If you want to have a look, I have a proof of concept. There’s a lot of code to be written, documented, tested and proven correct ‒ I have only one of the many allocation methods for now for trying it out. But I intend on finishing it and publishing it one way or another eventually (currently I’m waiting on an answer from the bumpalo maintainers if they’d like it in their crate or if I should keep it as a separate crate myself).
And here are results of the unscientific benchmark on my computer (some oldish 8-core AMD buldozer thing, your mileage will vary). The benchmarks construct some long singly linked lists:
test alloc_directly ... bench: 58,620,380 ns/iter (+/- 3,793,463)
test alloc_multi ... bench: 20,452,760 ns/iter (+/- 3,603,708)
test herd_multi ... bench: 938,045 ns/iter (+/- 533,165)
test herd_single ... bench: 3,284,031 ns/iter (+/- 395,678)

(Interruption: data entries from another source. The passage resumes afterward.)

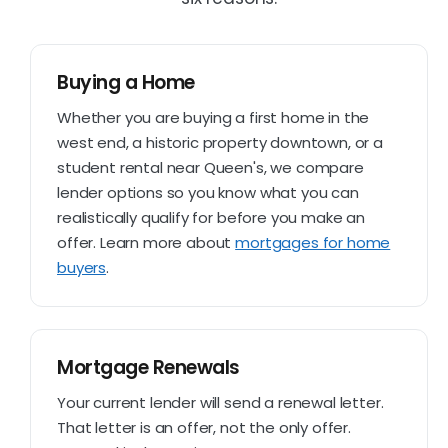
Buying a Home
Whether you are buying a first home in the
west end, a historic property downtown, or a
student rental near Queen's, we compare
lender options so you know what you can
realistically qualify for before you make an
offer. Learn more about
mortgages for home
buyers
.
Mortgage Renewals
Your current lender will send a renewal letter.
That letter is an offer, not the only offer.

test locked ... bench: 318,254,662 ns/iter (+/- 13,216,651)
test single_threaded ... bench: 3,492,762 ns/iter (+/- 236,510)
The alloc
ones are directly using Box
. The locked
one is Mutex<Bump>
,
single_threaded
is vanilla Bump
on one thread. The herd
ones are the
thing described above (both in single and multiple threads).
Other neat performance tricks
As I mentioned above, there’s a lot of these little tricks around that can really help out. For example, 3D graphics is full of them (Have you ever tried to render a sphere with only 8 triangles? Or with one square and shaders?). I’ll be happy to hear your favourites. Computers are not getting faster that much any more, but clever code that can be reused could help make the software to run faster.